Limited Liability Company
Many small businesses file as a limited liability company, commonly known as an LLC. This type of organization is easy to set up with less paperwork and offers flexibility in choosing the business’s ownership, management, and taxation. In addition, it provides financial and legal protection for the owners unless a criminal act or fraud is committed. Another advantage is pass-through taxation, meaning earnings are filed as personal income eliminating the chance of double taxation on personal and business income. Finally, an LLC gives your small business credibility and is a way to build your company’s credit history, making it easier to qualify for a business loan.
The sole proprietorship is an excellent choice if you want to be your own boss and run a business from home. However, it makes you solely responsible for the company’s debts and profits. It is easy to set up, requires little paperwork, and is simple to dissolve if you change your mind later. You may also be eligible for tax deductions exclusive to sole proprietorship companies, such as a deduction for health insurance. Any profits are categorized as personal income as well.

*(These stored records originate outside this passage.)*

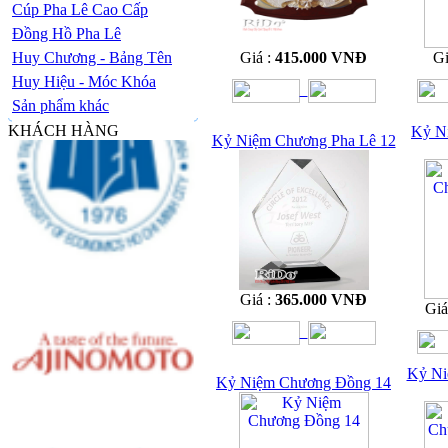
Cúp Pha Lê Cao Cấp
Đồng Hồ Pha Lê
Huy Chương - Bảng Tên
Giá :
415.000 VNĐ
Gi
Huy Hiệu - Móc Khóa
Sản phẩm khác
KHÁCH HÀNG
Kỷ N
Kỷ Niệm Chương Pha Lê 12
Giá :
365.000 VNĐ
Giá
Kỷ Ni
Kỷ Niệm Chương Đồng 14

A partnership may be the way to go if you plan on going into business with a partner. Although more expensive to set up than an LLC or sole proprietorship, it enables you to make joint business decisions and share profits and losses. This structure makes you more likely to qualify for a small business loan since two personal credit histories are considered. Any business income is reported as personal income.
A corporation is the best structure if you have big expansion plans for your company. It offers you favorable tax rates, the ability to sell stocks, and gives you liability protection. Your company must have a board of directors that meets several times a year. This allows the business to continue should one of the founders exit. You also can secure multiple investors to raise capital to launch the company.
Choosing the proper corporate structure for your company helps you set your new business up for success.